The Remembrance Project raised tens of thousands of dollars. But families of people killed by undocumented immigrants say they never saw a dime.

Republican presidential candidate Donald Trump speaks during a event with The Remembrance Project, Saturday, Sept. 17, 2016, in Houston. (Evan Vucci/AP)
Republican presidential candidate Donald Trump speaks during a event with The Remembrance Project, Saturday, Sept. 17, 2016, in Houston. (Evan Vucci/AP)

“Nothing has moved me more deeply than the time I’ve spent with the families of the Remembrance Project,” then-candidate Donald Trump said last year at a high-priced fundraiser for the group, which claims to help families of people killed by undocumented immigrants.

Now, many of those families say the group raised money using their names and stories while they never saw a dime, according to a report by Politico.

“Trump used the Remembrance Project to get to us, and the Remembrance Project also used him,” former Remembrance Project participant Brenda Sparks told Politico.

Sparks’ son died when his motorcycle was in a crash with a car driven by an undocumented immigrant, Politico reported. She spoke at Trump rallies last year alongside several other families involved in the Remembrance Project.

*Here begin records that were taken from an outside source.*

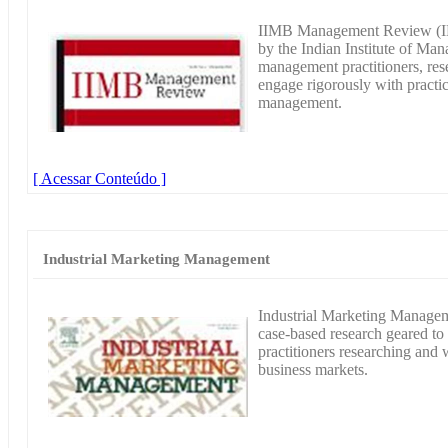
IIMB Management Review (IMR
by the Indian Institute of Ma
management practitioners, re
engage rigorously with practic
management.
[ Acessar Conteúdo ]
Industrial Marketing Management
Industrial Marketing Manageme
case-based research geared to
practitioners researching and 
business markets.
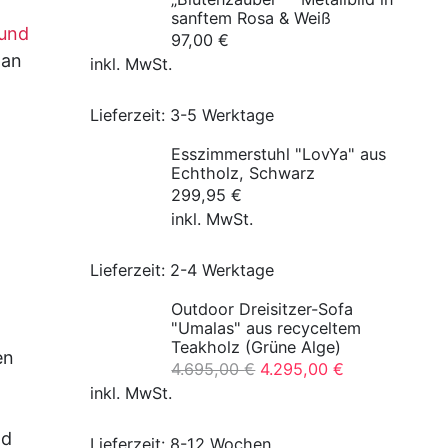
sanftem Rosa & Weiß
 und
97,00
€
 an
inkl. MwSt.
Lieferzeit:
3-5 Werktage
Esszimmerstuhl "LovYa" aus
Echtholz, Schwarz
299,95
€
inkl. MwSt.
Lieferzeit:
2-4 Werktage
Outdoor Dreisitzer-Sofa
"Umalas" aus recyceltem
Teakholz (Grüne Alge)
en
Ursprünglicher
Aktueller
4.695,00
€
4.295,00
€
Preis
Preis
inkl. MwSt.
war:
ist:
nd
4.695,00 €
4.295,00 €.
Lieferzeit:
8-12 Wochen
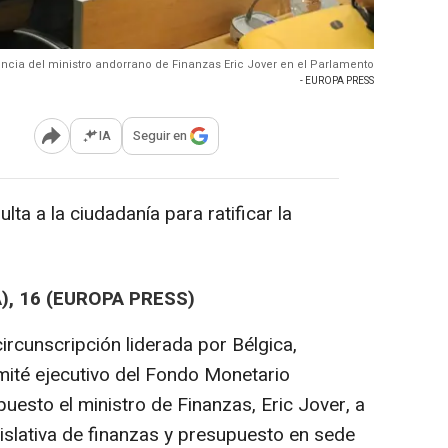
cia del ministro andorrano de Finanzas Eric Jover en el Parlamento
- EUROPA PRESS
IA
Seguir en
Abrir opciones para compartir
ta a la ciudadanía para ratificar la
, 16 (EUROPA PRESS)
circunscripción liderada por Bélgica,
ité ejecutivo del Fondo Monetario
puesto el ministro de Finanzas, Eric Jover, a
islativa de finanzas y presupuesto en sede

Trump joined forces with the Remembrance Project just three week after he announced his candidacy by calling undocumented immigrants from Mexico “rapists” in June 2015, according to Politico.

“It’s a very sad occasion,” Trump told reporters as he stood flanked by Remembrance Project families at a press conference after the meeting. “I just spent quite a bit of time with these incredible families going over the loss of their children.”

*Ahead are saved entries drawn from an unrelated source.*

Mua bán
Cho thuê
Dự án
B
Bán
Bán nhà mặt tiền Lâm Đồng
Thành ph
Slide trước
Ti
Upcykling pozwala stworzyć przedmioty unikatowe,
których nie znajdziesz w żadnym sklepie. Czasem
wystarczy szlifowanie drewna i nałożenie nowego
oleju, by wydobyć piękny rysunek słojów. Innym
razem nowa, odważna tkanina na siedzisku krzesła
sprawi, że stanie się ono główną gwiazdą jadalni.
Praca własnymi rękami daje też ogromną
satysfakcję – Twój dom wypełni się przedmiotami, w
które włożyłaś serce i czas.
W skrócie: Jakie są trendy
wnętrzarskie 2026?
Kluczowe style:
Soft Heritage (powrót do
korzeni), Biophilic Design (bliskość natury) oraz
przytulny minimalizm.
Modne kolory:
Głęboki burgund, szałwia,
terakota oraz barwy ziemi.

Several families involved with the Remembrance Project went on to speak at Trump rallies, in campaign ads, and at the Republican National Convention.

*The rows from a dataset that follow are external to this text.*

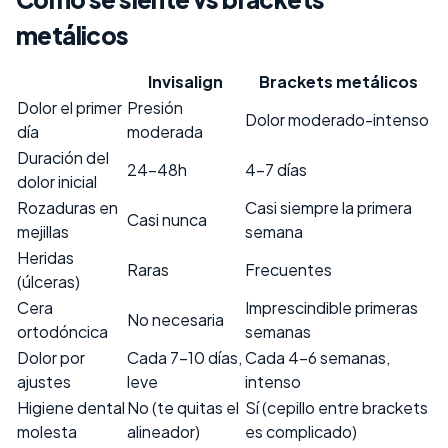
metálicos
Invisalign
Brackets metálicos
Dolor el primer
Presión
Dolor moderado-intenso
día
moderada
Duración del
24-48h
4-7 días
dolor inicial
Rozaduras en
Casi siempre la primera
Casi nunca
mejillas
semana
Heridas
Raras
Frecuentes
(úlceras)
Cera
Imprescindible primeras
No necesaria
ortodóncica
semanas
Dolor por
Cada 7-10 días,
Cada 4-6 semanas,
ajustes
leve
intenso
Higiene dental
No (te quitas el
Sí (cepillo entre brackets
molesta
alineador)
es complicado)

Families and donors interviewed by Politico said Maria Espinoza, who founded the Remembrance project with her husband Tim Lyng in Texas in 2010, lead them to believe donations to the group would help families cover their medical and legal expenses.


Instead, they told Politico, Espinoza used the groups to further her own political career. Espinoza unsuccessfully ran against Rep. John Culberson of Texas in the Republican primary last year, Politico said . She ran with support from White House Chief Strategist Steve Bannon and Breitbart News, the online publication Bannon headed at the time. She is reportedly considering another run in 2018.

“The more involved I got, once I got past my son’s trial and could focus more on the organization, it just seemed like my values and my goals were different than what Maria’s were,” Maureen Maloney told Politico. Her son was killed by a drunk driver who was an undocumented immigrant. “It started to feel like this might be a steppingstone for her.”

Many of the groups’ political activities also raised questions about its 501(c)3 nonprofit status. Under IRS regulations, nonprofits like the Remembrance Project cannot engage in significant grassroots lobbying. However, those rules are seldom enforced, according to Politico.

Espinoza denied to Politico ever misleading families or donors about how the group would use donations, saying that the Remembrance Project never said it engaged in direct support.

The White House did not return Politico’s requests for comment.

Meanwhile, Epsinoza and Lyng are starting a new 501(c)4 nonprofit that would be able to more freely lobby and endorse or oppose candidates for office, Politico reports.


The Remembrance Project also now has an office in Washington, D.C., which it says will support a new division within the Department of Homeland Security that addresses crimes committed by undocumented immigrants.

“My motives are to be able to save other lives from being stolen because of illegal immigration,” Espinoza told Politico. “That’s our mission.”